**Records supplied:**
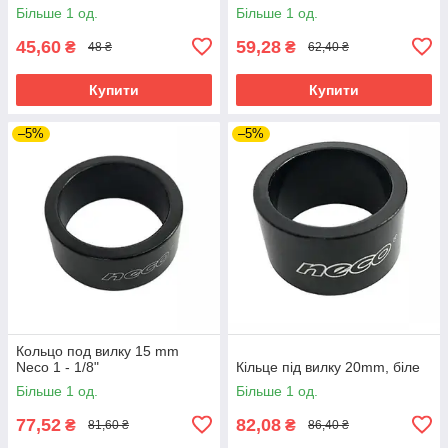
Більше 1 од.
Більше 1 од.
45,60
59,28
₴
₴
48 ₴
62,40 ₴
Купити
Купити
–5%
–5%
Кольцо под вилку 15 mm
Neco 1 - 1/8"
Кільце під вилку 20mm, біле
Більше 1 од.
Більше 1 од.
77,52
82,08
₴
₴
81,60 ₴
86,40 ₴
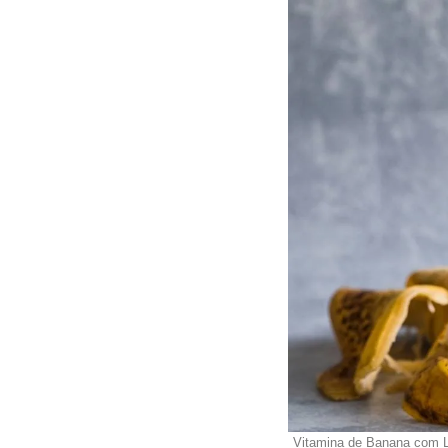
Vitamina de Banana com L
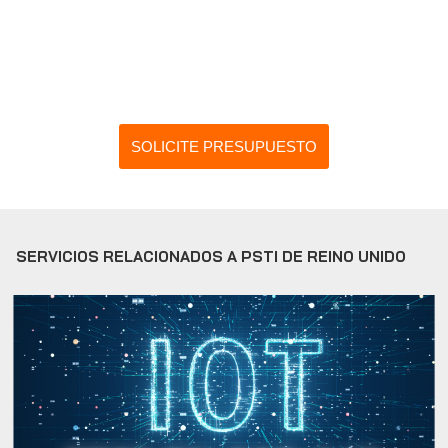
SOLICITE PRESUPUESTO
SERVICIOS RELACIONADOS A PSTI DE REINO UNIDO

* * *

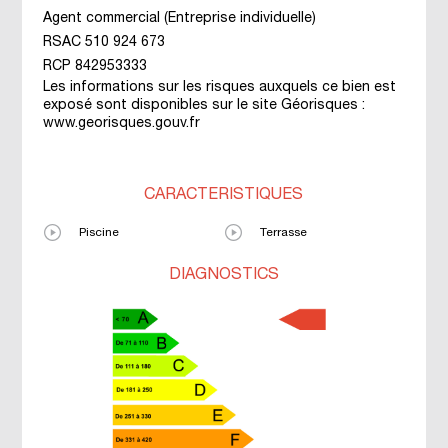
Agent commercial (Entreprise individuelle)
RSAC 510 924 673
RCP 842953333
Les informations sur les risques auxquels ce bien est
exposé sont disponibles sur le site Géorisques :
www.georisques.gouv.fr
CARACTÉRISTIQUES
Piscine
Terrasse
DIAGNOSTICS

--

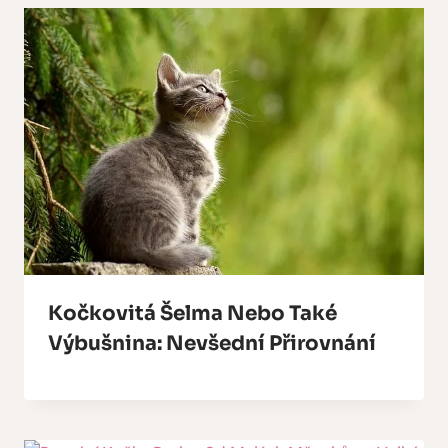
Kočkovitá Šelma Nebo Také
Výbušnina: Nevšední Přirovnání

**Problem statement:**
For this exercise, repeat exactly the lines of the data above from the one with "CARACTÉRISTIQUES" down to the one with "DIAGNOSTICS", both end lines included.

**Problem solution:**
CARACTÉRISTIQUES
Piscine
Terrasse
DIAGNOSTICS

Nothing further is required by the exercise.